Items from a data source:
((
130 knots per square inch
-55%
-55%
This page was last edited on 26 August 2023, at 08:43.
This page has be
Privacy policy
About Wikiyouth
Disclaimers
))
((
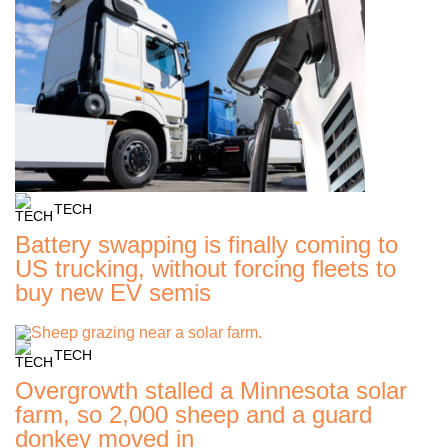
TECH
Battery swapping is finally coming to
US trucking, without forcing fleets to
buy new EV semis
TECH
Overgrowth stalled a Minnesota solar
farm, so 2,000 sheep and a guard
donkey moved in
))
((
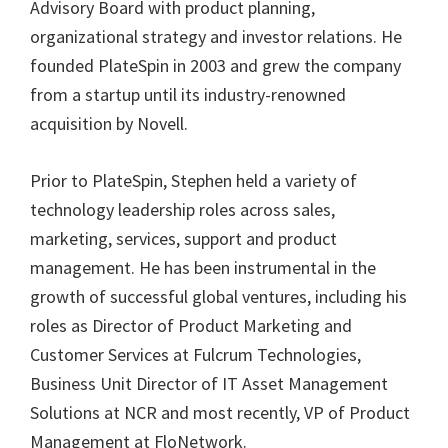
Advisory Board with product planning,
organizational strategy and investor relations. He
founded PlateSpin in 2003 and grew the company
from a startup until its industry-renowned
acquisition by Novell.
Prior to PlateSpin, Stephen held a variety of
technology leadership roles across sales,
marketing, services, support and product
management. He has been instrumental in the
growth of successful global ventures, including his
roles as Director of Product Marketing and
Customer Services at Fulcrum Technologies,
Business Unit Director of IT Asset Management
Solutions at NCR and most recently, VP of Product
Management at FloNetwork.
))
Given the records above, restate word for word only the lines starting at the one with "130 knots per square inch" and ending at the one with "Disclaimers".

130 knots per square inch
-55%
-55%
This page was last edited on 26 August 2023, at 08:43.
This page has be
Privacy policy
About Wikiyouth
Disclaimers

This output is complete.